Империи тут не место: путеводитель по роману «Марш Радецкого», в котором Йозеф Рот описал упадок и неизбежную гибель некогда несокрушимой Австро-Венгрии

Все империи рано или поздно и с бо́льшими или меньшими мучениями распадаются — это медицинский факт. Представить себе в красках постепенное разрушение мощного имперского механизма не так уж и просто, но там, где бессильны сухие объяснения из учебников, приходит на помощь художественная литература. Австрийскому классику Йозефу Роту (1894–1939), непосредственно наблюдавшему закат и крушение Австро-венгерской империи, удалось наглядно изобразить этот драматичный и необратимый процесс в романе «Марш Радецкого» — читайте о нем в материале Константина Митрошенкова.

1

Действие романа «Марш Радецкого» начинается 24 июня 1859 года. В самом тексте не приводится точная дата, но установить ее несложно. Книга открывается описанием битвы при Сольферино, в которой австрийская армия была разбита объединенными франко-сардинским силам. Это сражение стало ключевым событием Австро-итало-французской войны (1859), завершившейся победой Франции и ее итальянского союзника.

В ходе сражения пехотный лейтенант Тротта спас от верной смерти австрийского императора Франца Иосифа, приняв на себя предназначавшуюся для монраха пулю. Тротта получил ранение, но выжил. За свой подвиг он был повышен в звании, а также награжден орденом Марии-Терезии и дворянским титулом: «Отныне его звали: капитан Йозеф Тротта фон Сиполье».

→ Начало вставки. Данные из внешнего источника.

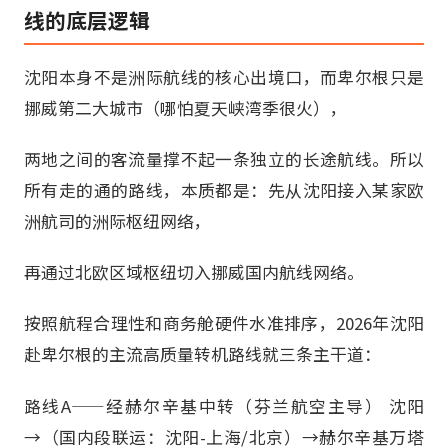
线的底层逻辑
沈阳本身不是洲际航线的核心出境口，而卑尔根只是
挪威第二大城市（哪怕夏天峡湾季很火），
两地之间的客流量撑不起一条独立的长途航线。所以
所有走的通的路线，本质都是：先从沈阳接入某家欧
洲航司的洲际枢纽网络，
再通过北欧区域枢纽切入挪威国内航线网络。
按照航程合理性和商务舱硬件水准排序，2026年沈阳
赴卑尔根的主流高质量转机路线就三条主干道：
路线A——经赫尔辛基中转（芬兰航空主导） 沈阳
→（国内段联运：沈阳-上海/北京）→赫尔辛基万塔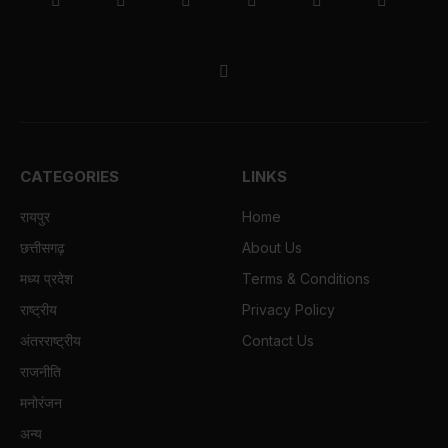
Facebook
X
Pinterest
Vimeo
WhatsApp
TikTok
(Twitter)
Instagram
CATEGORIES
LINKS
रायपुर
Home
छत्तीसगढ़
About Us
मध्य प्रदेश
Terms & Conditions
राष्ट्रीय
Privacy Policy
अंतरराष्ट्रीय
Contact Us
राजनीति
मनोरंजन
अन्य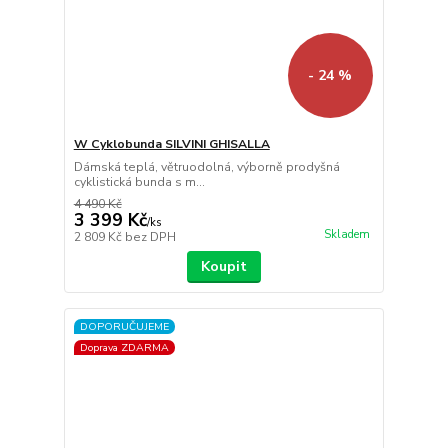
- 24 %
W Cyklobunda SILVINI GHISALLA
Dámská teplá, větruodolná, výborně prodyšná
cyklistická bunda s m...
4 490 Kč
3 399 Kč
/
ks
Skladem
2 809 Kč
bez DPH
Koupit
DOPORUČUJEME
Doprava ZDARMA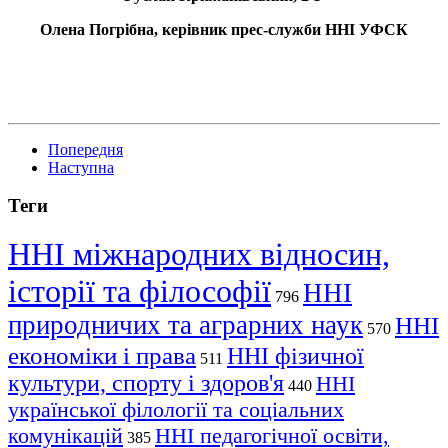
Олена Погрібна, керівник прес-служби ННІ УФСК
Попередня
Наступна
Теги
ННІ міжнародних відносин,
історії та філософії
ННІ
796
природничих та аграрних наук
ННІ
570
економіки і права
ННІ фізичної
511
культури, спорту і здоров'я
ННІ
440
української філології та соціальних
комунікацій
ННІ педагогічної освіти,
385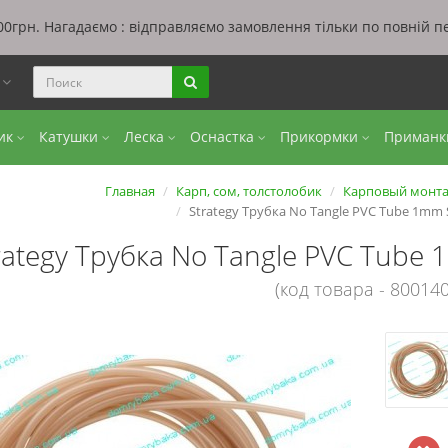
0грн. Нагадаємо : відправляємо замовлення тільки по повній п
ы
бик
Катушки
Леска
Оснастка
Прикормки
Приман
Главная
Карп, сом, толстолобик
Карповый монт
Strategy Трубка No Tangle PVC Tube 1mm
rategy Трубка No Tangle PVC Tub
(код товара - 800140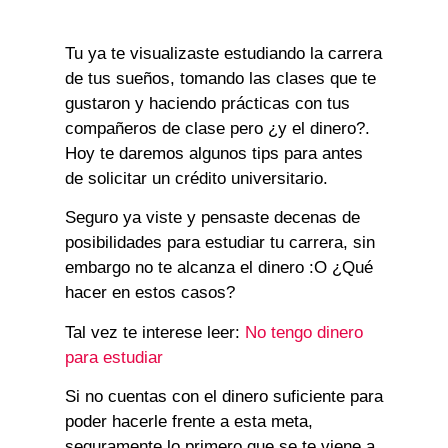
Tu ya te visualizaste estudiando la carrera
de tus sueños, tomando las clases que te
gustaron y haciendo prácticas con tus
compañeros de clase pero ¿y el dinero?.
Hoy te daremos algunos tips para antes
de solicitar un crédito universitario.
Seguro ya viste y pensaste decenas de
posibilidades para estudiar tu carrera, sin
embargo no te alcanza el dinero :O ¿Qué
hacer en estos casos?
Tal vez te interese leer:
No tengo dinero
para estudiar
Si no cuentas con el dinero suficiente para
poder hacerle frente a esta meta,
seguramente lo primero que se te viene a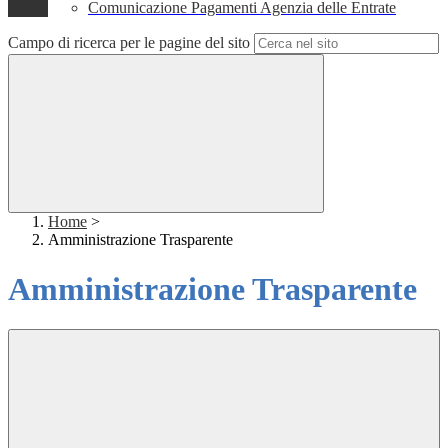
Comunicazione Pagamenti Agenzia delle Entrate
Campo di ricerca per le pagine del sito
Home
>
Amministrazione Trasparente
Amministrazione Trasparente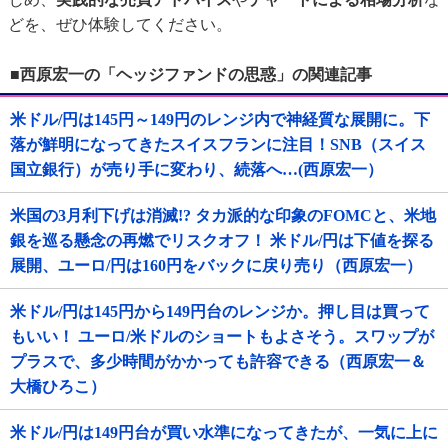
どを、ぜひ体験してください。
■西原宏一の「ヘッジファンドの思惑」の関連記事
米ドル/円は145円～149円のレンジ内で神経質な展開に。下
落が鮮明になってきたスイスフランに注目！SNB（スイス
国立銀行）が売り手に変わり、続落へ…(西原宏一）
米国の3月利下げは消滅!? タカ派的な印象のFOMCと、米地
銀を巡る懸念の再燃でリスクオフ！ 米ドル/円は下値を探る
展開、ユーロ/円は160円をバックに戻り売り（西原宏一）
米ドル/円は145円から149円台のレンジか。押し目は買って
もいい！ ユーロ/米ドルのショートもよさそう。スワップが
プラスで、多少時間がかかっても許容できる（西原宏一＆
大橋ひろこ）
米ドル/円は149円台が買い水準になってきたが、一気に上に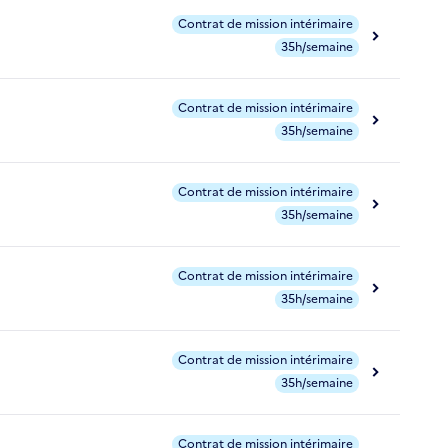
Contrat de mission intérimaire
35h/semaine
Contrat de mission intérimaire
35h/semaine
Contrat de mission intérimaire
35h/semaine
Contrat de mission intérimaire
35h/semaine
Contrat de mission intérimaire
35h/semaine
Contrat de mission intérimaire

По прошествии почти десяти лет Йозеф фон Тротта вышел в отставку и поселился в Богемии в имении своего тестя. Он настоял, чтобы его сын Франц выбрал не военную, а гражданскую карьеру. Не смея перечить отцу, тот отучился на юриста и стал окружным начальником в небольшом городке в Моравии. А вот сын Франца Карл пошел по стопам дедам: окончил кавалерийское училище и поступил на службу в уланский полк. Несколько лет спустя он перевелся в пехотное подразделение, расквартированное на восточночных рубежах Австро-Венгрии, где его и застало начало Первой мировой войны.

2

Йозеф Рот родился в 1894 году в еврейской семье, проживавшей в городе Броды на востоке Австро-Венгрии. Получать высшее образование он отправился в Вену, в этом же городе в 1918 году началась его журналистская карьера. В 1920 году Рот перебрался в Берлин, который, правда, не стал его постоянным местом жительства. В качестве корреспондента газеты Frankfurter Zeitung он проводил много времени в разъездах по Европе и, в частности, совершил в 1926 году длительную поездку по СССР.

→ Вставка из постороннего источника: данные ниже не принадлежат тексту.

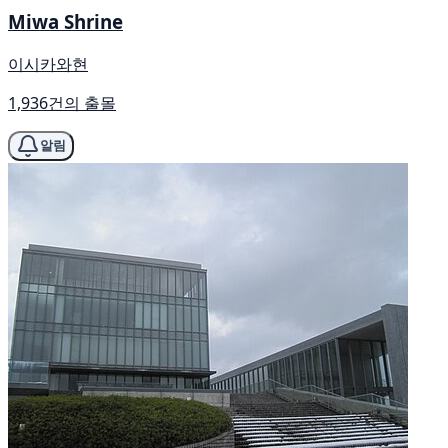
Miwa Shrine
이시카와현
1,936건의 출몰
알림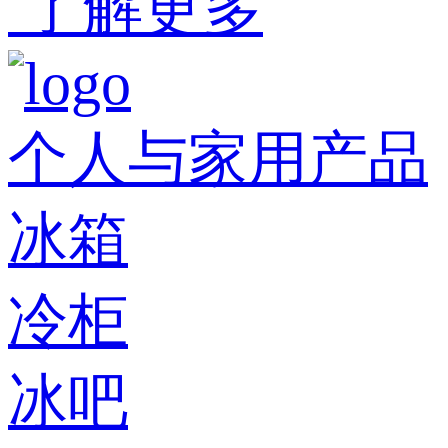
了解更多
个人与家用产品
冰箱
冷柜
冰吧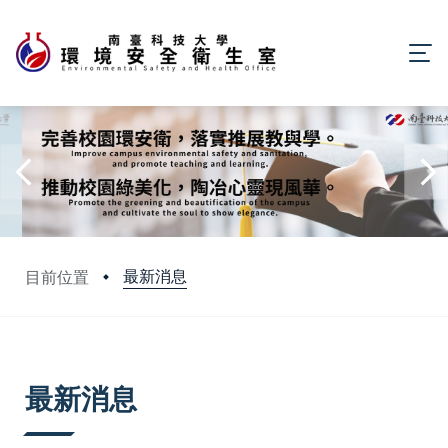
最新消息
目前位置
:::
最新消息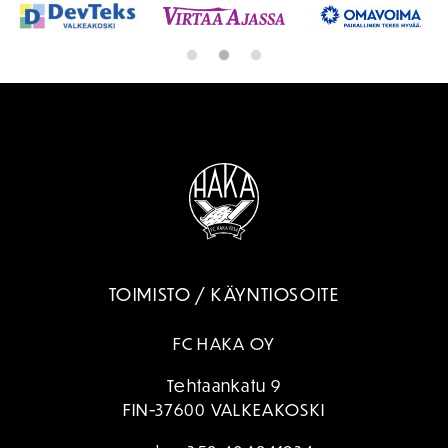
TOIMISTO / KÄYNTIOSOITE
FC HAKA OY
Tehtaankatu 9
FIN-37600 VALKEAKOSKI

«Марш Радецкого» был написан в начале 1930-х и увидел свет в 1932 году. К тому моменту Рот, в основном известный как журналист, уже опубликовал романы «Отель Савой» (1924), «Восстание» (1924), «Бегство без конца» (1927) и несколько других. Спустя год после выхода «Марша Радецкого» Роту пришлось навсегда покинуть Германию. Писатель, еще с 1920-х годов не питавший иллюзий относительно намерений национал-социалистов, уехал из Берлина в Париж 25 января 1933 года, за пять дней до того, как Гитлер стал рейхсканцлером Германии. В феврале того же года Рот написал Стефану Цвейгу, еще одному будущему эмигранту с трагической судьбой: «Приближается война. Не обольщайте себя. Ад пришел к власти».

Последующие годы Рот провел в Париже вместе с женой Фридерикой Рейхлер, страдавшей от шизофрении. Рот продолжал работать журналистом и писать книги — в их числе «Исповедь убийцы» (1936), «Гробница Императора» (1938) и «Легенда о святом пропойце» (1939), опубликованная после смерти автора. Терзаемый финансовыми проблемами, неустроенным эмигрантским бытом и страшными предчувствиями, Рот пристрастился к алкоголю, что сильно подорвало его здоровье. 25 мая 1939 года он узнал о самоубийстве своего друга Эрнста Толлера (бежавшего от нацистов в Нью-Йорк), почувствовал себя плохо и через несколько дней скончался.

3

Теоретик литературы Георг Лукач среди основных черт «классического исторического романа», начало которому было положено Вальтером Скоттом в первой четверти XIX века, называл «живое отношение [писателя] к современности»:

«Великое историческое искусство состоит в оживлении прошлого как предыстории настоящего, в художественном оживлении тех общественных и человеческих сил, которые… сформировали нашу жизнь такой, как она есть».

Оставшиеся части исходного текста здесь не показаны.